Exercise details: In the copy you make, keep each entry exactly as it is and leave out all images.

Dataset excerpts:

--- START ---

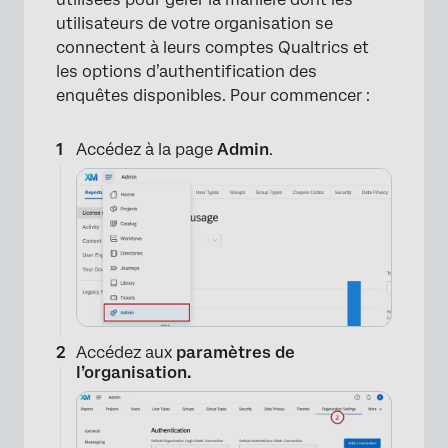
utilisateurs de votre organisation se
connectent à leurs comptes Qualtrics et
les options d’authentification des
enquêtes disponibles. Pour commencer :
Accédez à la page
Admin
.
Accédez aux
paramètres de
l’organisation.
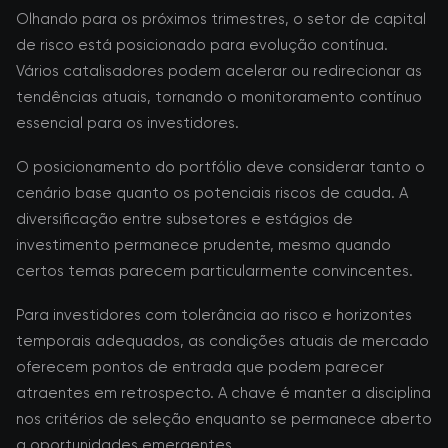
Olhando para os próximos trimestres, o setor de capital
de risco está posicionado para evolução contínua.
Vários catalisadores podem acelerar ou redirecionar as
tendências atuais, tornando o monitoramento contínuo
essencial para os investidores.
O posicionamento do portfólio deve considerar tanto o
cenário base quanto os potenciais riscos de cauda. A
diversificação entre subsetores e estágios de
investimento permanece prudente, mesmo quando
certos temas parecem particularmente convincentes.
Para investidores com tolerância ao risco e horizontes
temporais adequados, as condições atuais de mercado
oferecem pontos de entrada que podem parecer
atraentes em retrospecto. A chave é manter a disciplina
nos critérios de seleção enquanto se permanece aberto
a oportunidades emergentes.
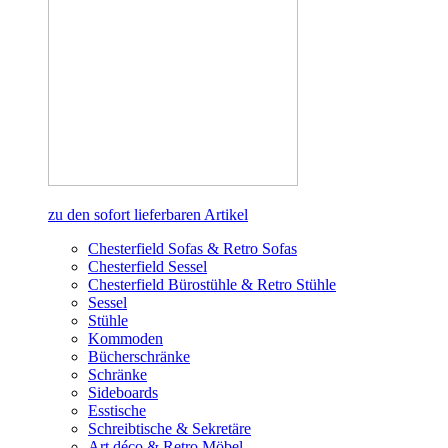
zu den sofort lieferbaren Artikel
Chesterfield Sofas & Retro Sofas
Chesterfield Sessel
Chesterfield Bürostühle & Retro Stühle
Sessel
Stühle
Kommoden
Bücherschränke
Schränke
Sideboards
Esstische
Schreibtische & Sekretäre
Art déco & Retro Möbel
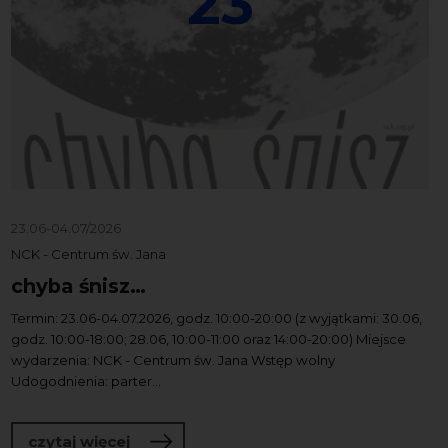
23
23.06-04.07/2026
NCK - Centrum św. Jana
chyba śnisz…
Termin: 23.06-04.07.2026, godz. 10:00-20:00 (z wyjątkami: 30.06,
godz. 10:00-18:00; 28.06, 10:00-11:00 oraz 14:00-20:00) Miejsce
wydarzenia: NCK - Centrum św. Jana Wstęp wolny
Udogodnienia: parter...
o chyba śnisz…
czytaj więcej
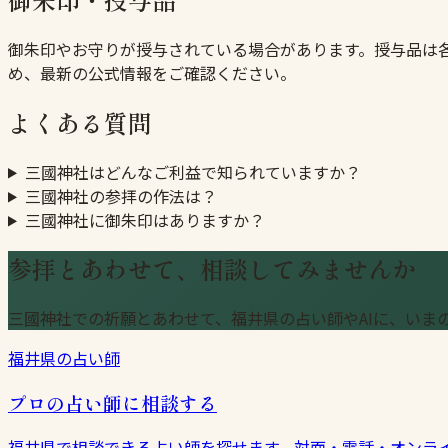
御朱印やお守りが授与されている場合があります。授与品は
め、最新の公式情報をご確認ください。
よくある質問
三國神社はどんなご利益で知られていますか？
三國神社の参拝の作法は？
三國神社に御朱印はありますか？
参拝とあわせて、相談してみませんか
三國神社での祈願とあわせて、福井県の占い師やAIに、いま
福井県の占い師
プロの占い師に相談する
福井県で相談できる占い師を探せます。対面・電話・オンラ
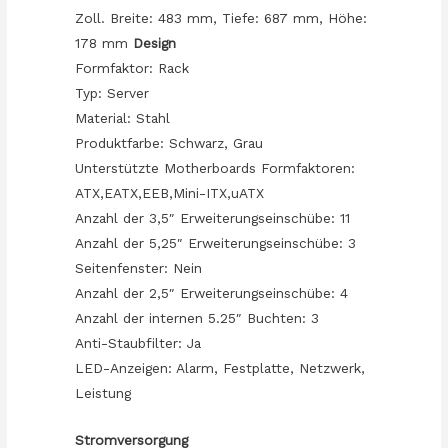
Zoll. Breite: 483 mm, Tiefe: 687 mm, Höhe:
178 mm
Design
Formfaktor: Rack
Typ: Server
Material: Stahl
Produktfarbe: Schwarz, Grau
Unterstützte Motherboards Formfaktoren:
ATX,EATX,EEB,Mini-ITX,uATX
Anzahl der 3,5″ Erweiterungseinschübe: 11
Anzahl der 5,25″ Erweiterungseinschübe: 3
Seitenfenster: Nein
Anzahl der 2,5″ Erweiterungseinschübe: 4
Anzahl der internen 5.25″ Buchten: 3
Anti-Staubfilter: Ja
LED-Anzeigen: Alarm, Festplatte, Netzwerk,
Leistung
Stromversorgung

--- END ---

Output of the exercise:
utilisateurs de votre organisation se
connectent à leurs comptes Qualtrics et
les options d’authentification des
enquêtes disponibles. Pour commencer :
Accédez à la page
Admin
.
Accédez aux
paramètres de
l’organisation.
Olhando para os próximos trimestres, o setor de capital
de risco está posicionado para evolução contínua.
Vários catalisadores podem acelerar ou redirecionar as
tendências atuais, tornando o monitoramento contínuo
essencial para os investidores.
O posicionamento do portfólio deve considerar tanto o
cenário base quanto os potenciais riscos de cauda. A
diversificação entre subsetores e estágios de
investimento permanece prudente, mesmo quando
certos temas parecem particularmente convincentes.
Para investidores com tolerância ao risco e horizontes
temporais adequados, as condições atuais de mercado
oferecem pontos de entrada que podem parecer
atraentes em retrospecto. A chave é manter a disciplina
nos critérios de seleção enquanto se permanece aberto
a oportunidades emergentes.
zu den sofort lieferbaren Artikel
Chesterfield Sofas & Retro Sofas
Chesterfield Sessel
Chesterfield Bürostühle & Retro Stühle
Sessel
Stühle
Kommoden
Bücherschränke
Schränke
Sideboards
Esstische
Schreibtische & Sekretäre
Art déco & Retro Möbel
23
23.06-04.07/2026
NCK - Centrum św. Jana
chyba śnisz…
Termin: 23.06-04.07.2026, godz. 10:00-20:00 (z wyjątkami: 30.06,
godz. 10:00-18:00; 28.06, 10:00-11:00 oraz 14:00-20:00) Miejsce
wydarzenia: NCK - Centrum św. Jana Wstęp wolny
Udogodnienia: parter...
o chyba śnisz…
czytaj więcej
御朱印やお守りが授与されている場合があります。授与品は
め、最新の公式情報をご確認ください。
よくある質問
三國神社はどんなご利益で知られていますか？
三國神社の参拝の作法は？
三國神社に御朱印はありますか？
参拝とあわせて、相談してみませんか
三國神社での祈願とあわせて、福井県の占い師やAIに、いま
福井県の占い師
プロの占い師に相談する
福井県で相談できる占い師を探せます。対面・電話・オンラ
Zoll. Breite: 483 mm, Tiefe: 687 mm, Höhe:
178 mm
Design
Formfaktor: Rack
Typ: Server
Material: Stahl
Produktfarbe: Schwarz, Grau
Unterstützte Motherboards Formfaktoren:
ATX,EATX,EEB,Mini-ITX,uATX
Anzahl der 3,5″ Erweiterungseinschübe: 11
Anzahl der 5,25″ Erweiterungseinschübe: 3
Seitenfenster: Nein
Anzahl der 2,5″ Erweiterungseinschübe: 4
Anzahl der internen 5.25″ Buchten: 3
Anti-Staubfilter: Ja
LED-Anzeigen: Alarm, Festplatte, Netzwerk,
Leistung
Stromversorgung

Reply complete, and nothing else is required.